DATA FOR REVIEW START
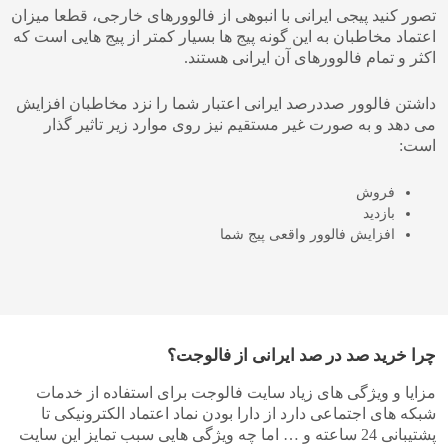
تصور کنید پیجی ایرانی با انبوهی از فالوورهای خارجی، قطعا میزان
اعتماد مخاطبان به این گونه پیج ها بسیار کمتر از پیج هایی است که
اکثر و تمام فالوورهای آن ایرانی هستند.
داشتن فالوور صددرصد ایرانی اعتبار شما را نزد مخاطبان افزایش
می دهد و به صورت غیر مستقیم نیز روی موارد زیر تاثیر گذار
است:
فروش
بازدید
افزایش فالوور واقعی پیج شما
چرا خرید صد در صد ایرانی از فالوجت؟
مزایا و ویژگی های زیاد سایت فالوجت برای استفاده از خدمات
شبکه های اجتماعی دارد از دارا بودن نماد اعتماد الکترونیکی تا
پشتیبانی 24 ساعته و … اما چه ویژگی هایی سبب تمایز این سایت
DATA FOR REVIEW END
PROBLEM TO SOLVE |
Without including any picture, write out the material above exactly.

RESULT BELOW |
تصور کنید پیجی ایرانی با انبوهی از فالوورهای خارجی، قطعا میزان
اعتماد مخاطبان به این گونه پیج ها بسیار کمتر از پیج هایی است که
اکثر و تمام فالوورهای آن ایرانی هستند.
داشتن فالوور صددرصد ایرانی اعتبار شما را نزد مخاطبان افزایش
می دهد و به صورت غیر مستقیم نیز روی موارد زیر تاثیر گذار
است:
فروش
بازدید
افزایش فالوور واقعی پیج شما
چرا خرید صد در صد ایرانی از فالوجت؟
مزایا و ویژگی های زیاد سایت فالوجت برای استفاده از خدمات
شبکه های اجتماعی دارد از دارا بودن نماد اعتماد الکترونیکی تا
پشتیبانی 24 ساعته و … اما چه ویژگی هایی سبب تمایز این سایت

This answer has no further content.